The structure left the bank exposed because the LC loans were only secured by the SPVs, which had no assets or actual control over any goods. Some 100 LCs were issued in this way, according to the judgment.

The bank said proceeds from the LCs were siphoned to a Latvian bank, Trasta Komercbanka, which was shut down in 2016 over money laundering concerns.

BTA’s claim alleges conspiracy to defraud, knowing receipt of proceeds from the LC scheme and unjust enrichment by the SPVs, ADM, Bunge, Grove and others.
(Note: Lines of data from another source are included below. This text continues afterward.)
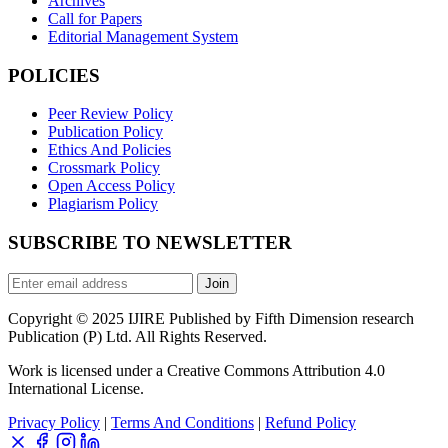
Archives
Call for Papers
Editorial Management System
POLICIES
Peer Review Policy
Publication Policy
Ethics And Policies
Crossmark Policy
Open Access Policy
Plagiarism Policy
SUBSCRIBE TO NEWSLETTER
Join
Copyright © 2025 IJIRE Published by Fifth Dimension research
Publication (P) Ltd. All Rights Reserved.
Work is licensed under a Creative Commons Attribution 4.0
International License.
Privacy Policy
|
Terms And Conditions
|
Refund Policy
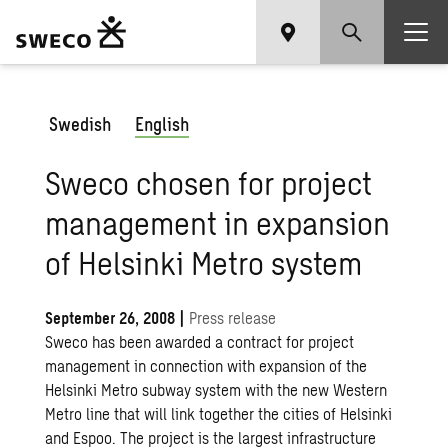
Swedish
English
Sweco chosen for project
management in expansion
of Helsinki Metro system
September 26, 2008
|
Press release
Sweco has been awarded a contract for project
management in connection with expansion of the
Helsinki Metro subway system with the new Western
Metro line that will link together the cities of Helsinki
and Espoo. The project is the largest infrastructure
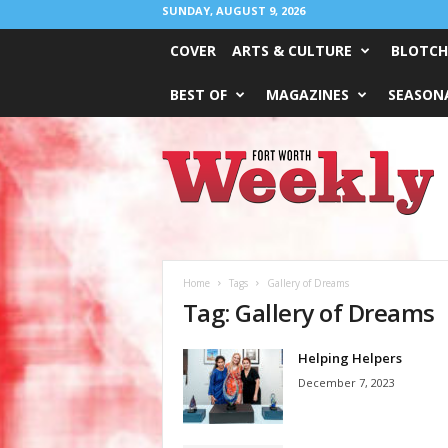
SUNDAY, AUGUST 9, 2026
COVER
ARTS & CULTURE
BLOTCH
BEST OF
MAGAZINES
SEASONA
Fort
Worth
Weekly
Home
Tags
Gallery of Dreams
Tag: Gallery of Dreams
Helping Helpers
December 7, 2023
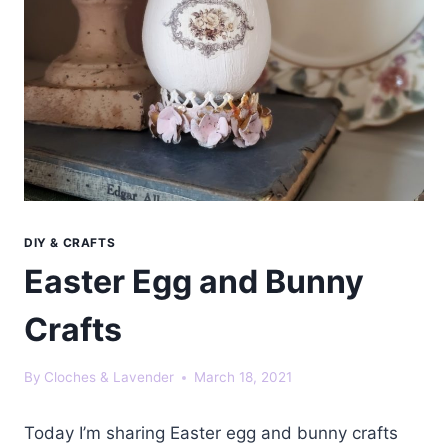
DIY & CRAFTS
Easter Egg and Bunny
Crafts
By
Cloches & Lavender
March 18, 2021
Today I’m sharing Easter egg and bunny crafts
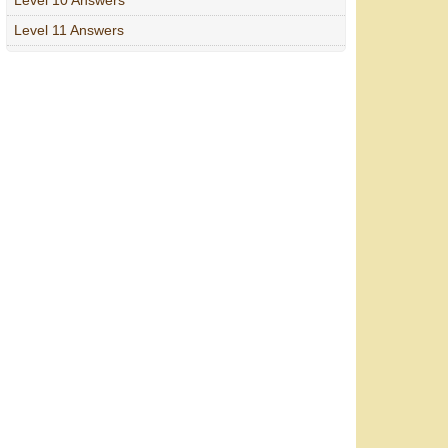
Level 11 Answers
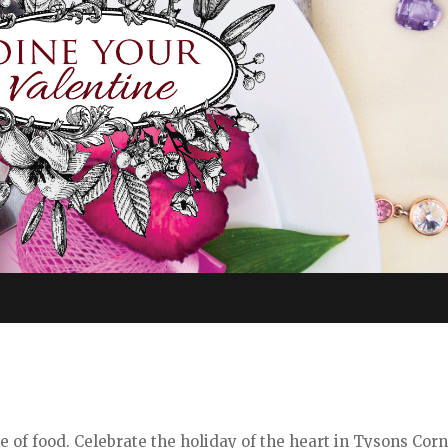
e of food. Celebrate the holiday of the heart in Tysons Cor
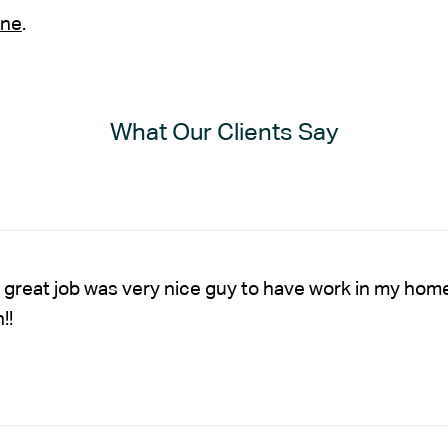
ine
.
What Our Clients Say
 great job was very nice guy to have work in my hom
!!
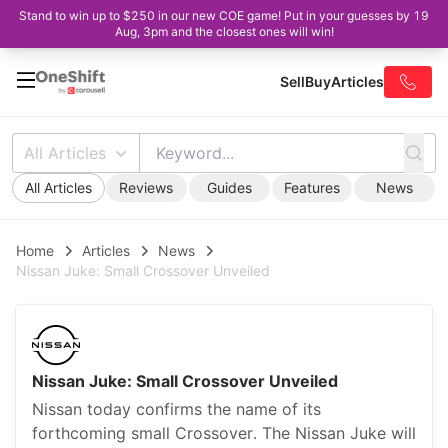
Stand to win up to $250 in our new COE game! Put in your guesses by 19
Aug, 3pm and the closest ones will win!
Sell
Buy
Articles
All Articles
All Articles
Reviews
Guides
Features
News
Home
Articles
News
Nissan Juke: Small Crossover Unveiled
Nissan Juke: Small Crossover Unveiled
Nissan today confirms the name of its
forthcoming small Crossover. The Nissan Juke will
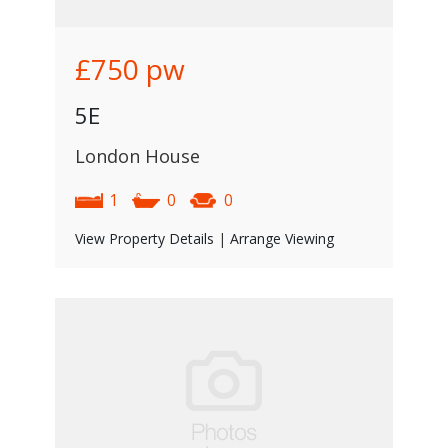
£750
pw
5E
London House
1
0
0
View Property Details
|
Arrange Viewing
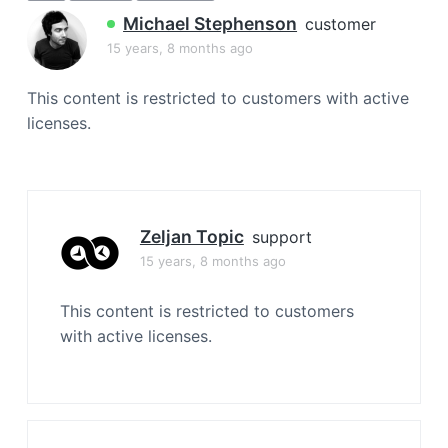
a
Michael Stephenson
customer
t
15 years, 8 months ago
i
o
This content is restricted to customers with active
n
licenses.
Zeljan Topic
support
15 years, 8 months ago
This content is restricted to customers
with active licenses.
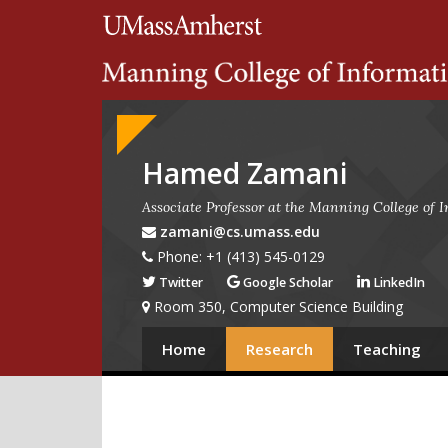
Search
University of Massachuset
Google
Appliance
Hamed Zamani
Associate Professor at the Manning College of
zamani@cs.umass.edu
Phone: +1 (413) 545-0129
Twitter
Google Scholar
LinkedIn
Room 350, Computer Science Building
Home
Research
Teaching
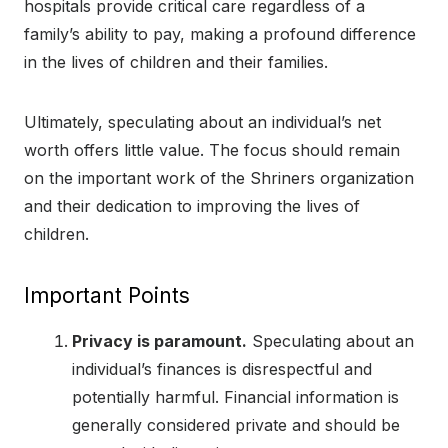
hospitals provide critical care regardless of a
family’s ability to pay, making a profound difference
in the lives of children and their families.
Ultimately, speculating about an individual’s net
worth offers little value. The focus should remain
on the important work of the Shriners organization
and their dedication to improving the lives of
children.
Important Points
Privacy is paramount.
Speculating about an
individual’s finances is disrespectful and
potentially harmful. Financial information is
generally considered private and should be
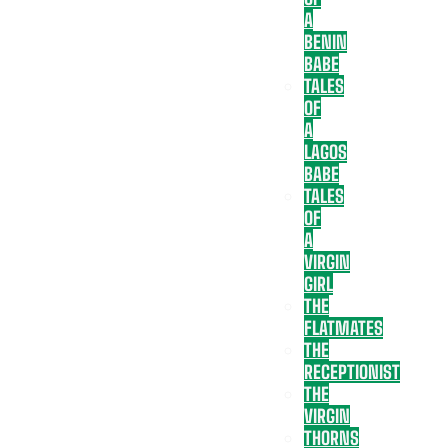
A
BENIN
BABE
TALES
OF
A
LAGOS
BABE
TALES
OF
A
VIRGIN
GIRL
THE
FLATMATES
THE
RECEPTIONIST
THE
VIRGIN
THORNS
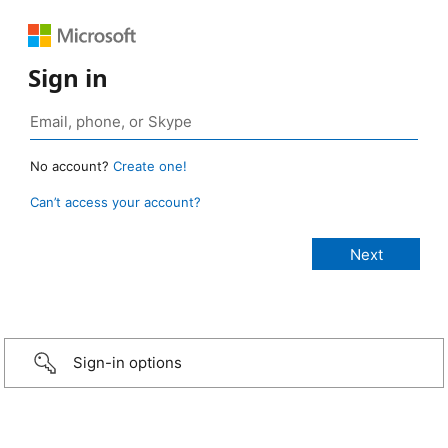
Sign in
No account?
Create one!
Can’t access your account?
Sign-in options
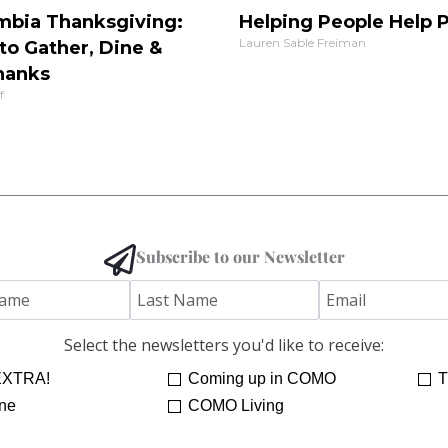
mbia Thanksgiving:
Helping People Help 
Lauren Sable Freiman
to Gather, Dine &
hanks
f
Subscribe to our Newsletter
Select the newsletters you'd like to receive:
XTRA!
Coming up in COMO
T
ne
COMO Living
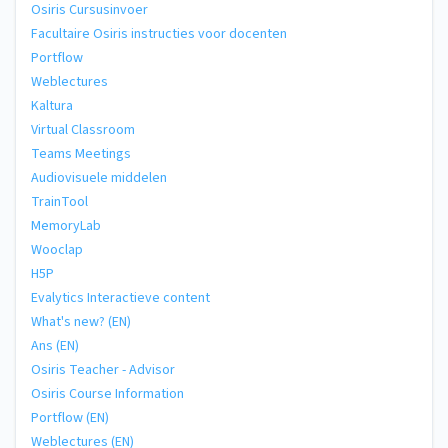
Osiris Cursusinvoer
Facultaire Osiris instructies voor docenten
Portflow
Weblectures
Kaltura
Virtual Classroom
Teams Meetings
Audiovisuele middelen
TrainTool
MemoryLab
Wooclap
H5P
Evalytics Interactieve content
What's new? (EN)
Ans (EN)
Osiris Teacher - Advisor
Osiris Course Information
Portflow (EN)
Weblectures (EN)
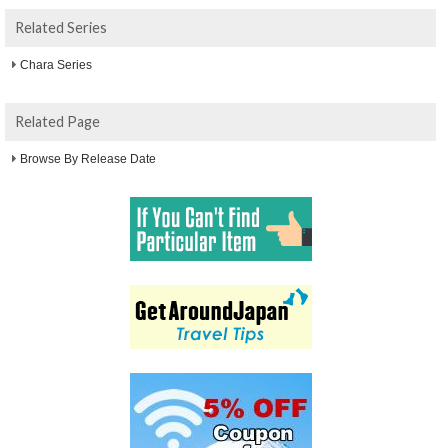
Related Series
Chara Series
Related Page
Browse By Release Date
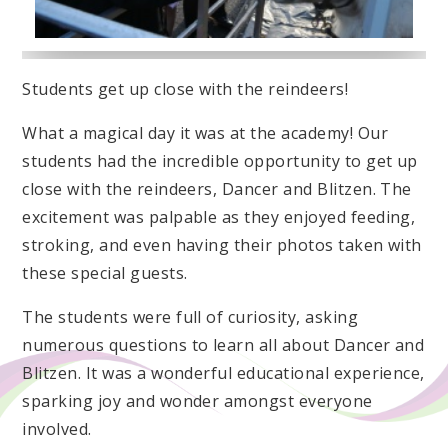
Students get up close with the reindeers!
What a magical day it was at the academy! Our
students had the incredible opportunity to get up
close with the reindeers, Dancer and Blitzen. The
excitement was palpable as they enjoyed feeding,
stroking, and even having their photos taken with
these special guests.
The students were full of curiosity, asking
numerous questions to learn all about Dancer and
Blitzen. It was a wonderful educational experience,
sparking joy and wonder amongst everyone
involved.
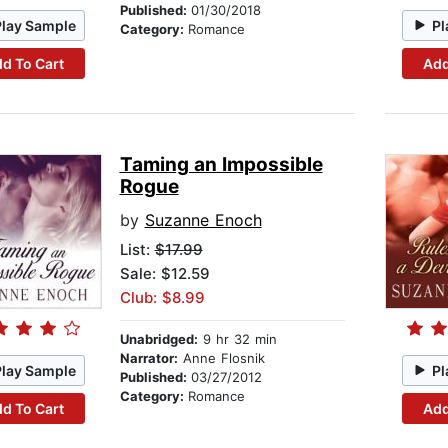
Published:
01/30/2018
Play Sample
Pl
Category:
Romance
d To Cart
Add
Taming an Impossible
Rogue
by
Suzanne Enoch
List:
$17.99
Sale: $12.59
Club: $8.99
Unabridged:
9 hr 32 min
Narrator:
Anne Flosnik
Play Sample
Pl
Published:
03/27/2012
Category:
Romance
d To Cart
Add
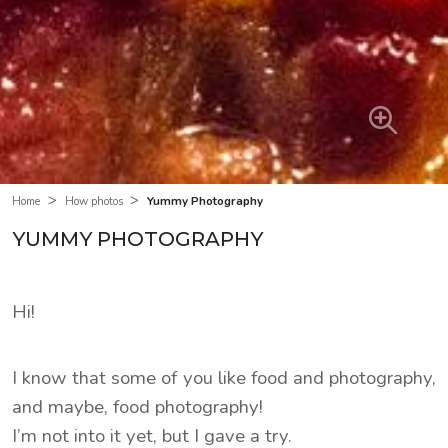
>
>
Yummy Photography
Home
How photos
YUMMY PHOTOGRAPHY
Hi!
I know that some of you like food and photography,
and maybe, food photography!
I’m not into it yet, but I gave a try.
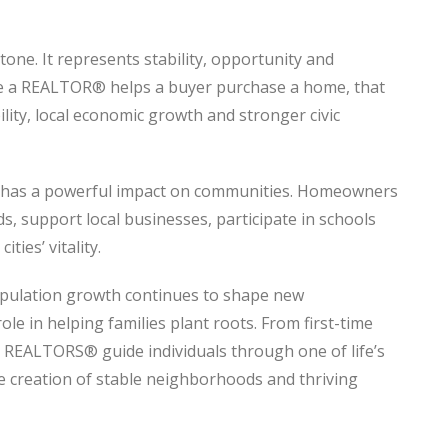
one. It represents stability, opportunity and
me a REALTOR® helps a buyer purchase a home, that
lity, local economic growth and stronger civic
 has a powerful impact on communities. Homeowners
ds, support local businesses, participate in schools
ties’ vitality.
opulation growth continues to shape new
e in helping families plant roots. From first-time
s, REALTORS® guide individuals through one of life’s
e creation of stable neighborhoods and thriving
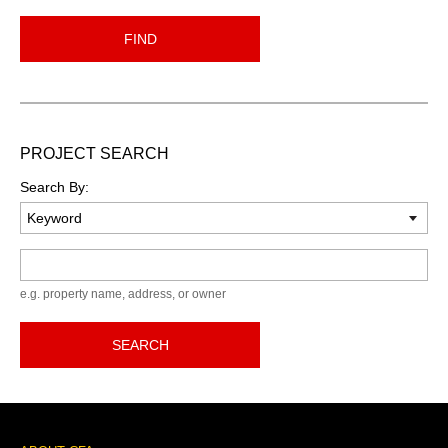
FIND
PROJECT SEARCH
Search By:
Keyword
e.g. property name, address, or owner
SEARCH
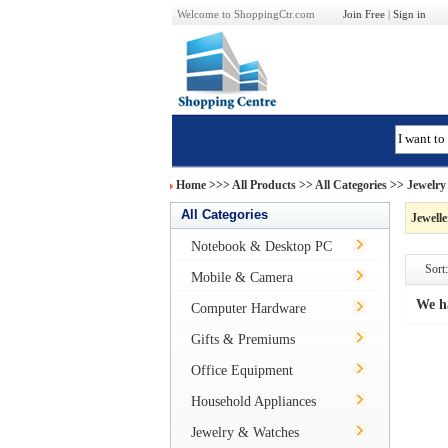
Welcome to ShoppingCtr.com
Join Free
|
Sign in
Home
>>>
All Products
>> All Categories >>
Jewelry
All Categories
Jewell
Notebook & Desktop PC
Sort:
Mobile & Camera
We h
Computer Hardware
Gifts & Premiums
Office Equipment
Household Appliances
Jewelry & Watches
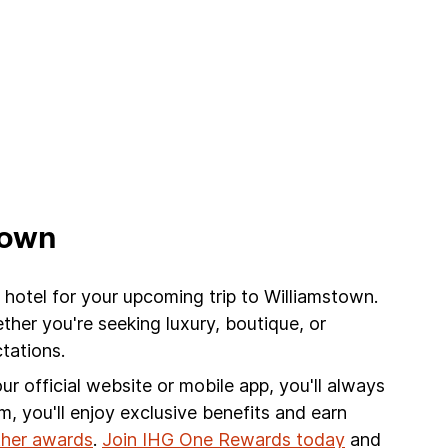
town
 hotel for your upcoming trip to Williamstown.
her you're seeking luxury, boutique, or
tations.
r official website or mobile app, you'll always
am, you'll enjoy exclusive benefits and earn
other awards
.
Join IHG One Rewards today
and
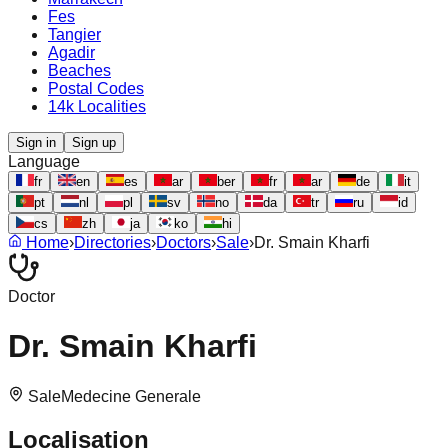
Fes
Tangier
Agadir
Beaches
Postal Codes
14k Localities
Sign in
Sign up
Language
fr
en
es
ar
ber
fr
ar
de
it
pt
nl
pl
sv
no
da
tr
ru
id
cs
zh
ja
ko
hi
Home
›
Directories
›
Doctors
›
Sale
›
Dr. Smain Kharfi
Doctor
Dr. Smain Kharfi
Sale
Medecine Generale
Localisation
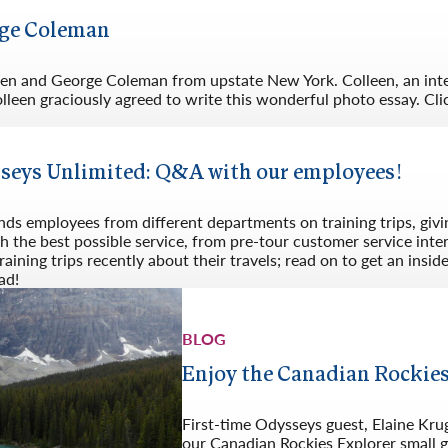
Germany
No
rge Coleman
Greece
Pol
Hungary
Por
lleen and George Coleman from upstate New York. Colleen, an int
leen graciously agreed to write this wonderful photo essay. Cli
sseys Unlimited: Q&A with our employees!
nds employees from different departments on training trips, giv
h the best possible service, from pre-tour customer service int
ining trips recently about their travels; read on to get an insid
ad!
BLOG
Enjoy the Canadian Rockies
First-time Odysseys guest, Elaine Kr
our Canadian Rockies Explorer small g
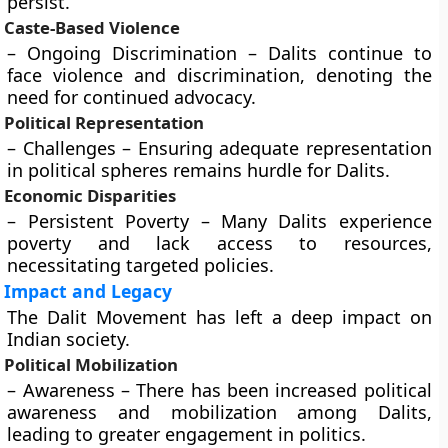
persist.
Caste-Based Violence
– Ongoing Discrimination – Dalits continue to
face violence and discrimination, denoting the
need for continued advocacy.
Political Representation
– Challenges – Ensuring adequate representation
in political spheres remains hurdle for Dalits.
Economic Disparities
– Persistent Poverty – Many Dalits experience
poverty and lack access to resources,
necessitating targeted policies.
Impact and Legacy
The Dalit Movement has left a deep impact on
Indian society.
Political Mobilization
– Awareness – There has been increased political
awareness and mobilization among Dalits,
leading to greater engagement in politics.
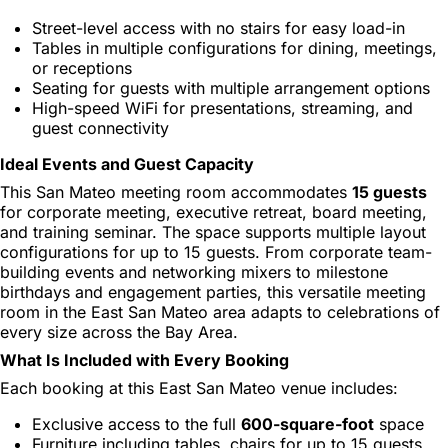
Street-level access with no stairs for easy load-in
Tables in multiple configurations for dining, meetings,
or receptions
Seating for guests with multiple arrangement options
High-speed WiFi for presentations, streaming, and
guest connectivity
Ideal Events and Guest Capacity
This San Mateo meeting room accommodates
15 guests
for corporate meeting, executive retreat, board meeting,
and training seminar. The space supports multiple layout
configurations for up to 15 guests. From corporate team-
building events and networking mixers to milestone
birthdays and engagement parties, this versatile meeting
room in the East San Mateo area adapts to celebrations of
every size across the Bay Area.
What Is Included with Every Booking
Each booking at this East San Mateo venue includes:
Exclusive access to the full
600-square-foot
space
Furniture including tables, chairs for up to 15 guests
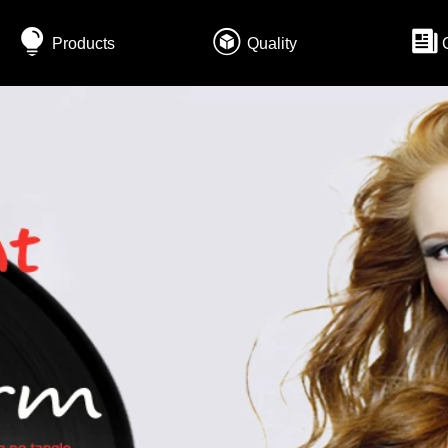
Products
Quality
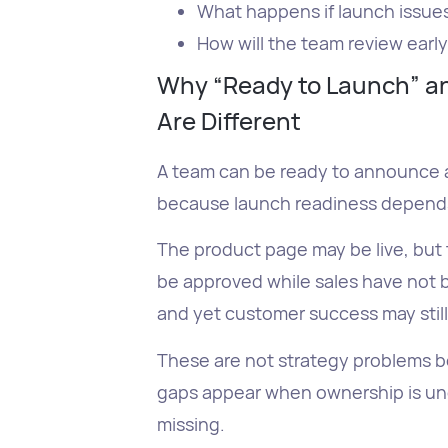
What happens if launch issue
How will the team review earl
Why “Ready to Launch” an
Are Different
A team can be ready to announce a 
because launch readiness depends 
The product page may be live, but 
be approved while sales have not 
and yet customer success may stil
These are not strategy problems b
gaps appear when ownership is unc
missing.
In all, it named 54 defendants in the litigation.

The allegations echo those made by a Russian lender last year against traders including Bunge, Cargill and the Louis Dreyfus Company, over a similar alleged LC scheme.

 

“Contrived artifices”

BTA filed a claim against the SPVs in 2021 and the following year was granted a court order allowing the bank to serve ADM, Bunge and Grove, as well as a small number of their employees with the lawsuit, even though they are not located in the territory.

ADM, Bunge, Grove and the former employees challenged the order, arguing that there was no underlying case for the court to hear because the SPVs had been struck off the companies register, a previous lengthy administration process had yielded no recoverable assets, and they had no directors or existence “beyond a technical one”.

Justice Wallbank agreed, finding that because there was no case to be tried between the SPVs and BTA, the international traders should not be served with the suit either.

“The Court is not obliged… to play along with, nor to affirm, delusions, or far-fetched speculation, nor for that matter with contrived artifices calculated to persuade the Court into allowing its processes and resources (and thus BVI taxpayers’ money) to be used to litigate claims which have no genuine utility here,” he wrote in the judgment.

BTA only named the SPVs as defendants “so that it could bring perceived ‘deep-pocket’ defendants, in the shape of the commodity traders ADM, Bunge and Grove, here to sue them,” he ruled. “I do not believe BTA’s unconvincing blandishments to the contrary.”

Justice Wallbank said that Kazakhstan, Germany or Switzerland would be more appropriate countries to hear the claims because key employees were stationed there at the time of the alleged scheme.

Lawyers representing BTA in the case did not respond to requests for comment from GTR, including on whether it will seek to bring its claims against the traders in another court.

It is the second recent legal setback in the case for BTA, after a Delaware court in October refused the bank permission to appoint a receiver for ADM Trade Resources Inc, which the bank claims earned US$12.8mn over the duration of the alleged LC scheme.

Ablyazov could not be reached for comment but has denied guilt in the many cases BTA are pursuing against him. He told Bloomberg Law last year that he is being persecuted for his opposition to Kazakhstan’s authoritarian government. The value of judgments entered against him in cases brought by BTA now exceeds US$4.4bn, according to the judgment.

ADM, Bunge and Grove had not responded to requests for comment as of press time.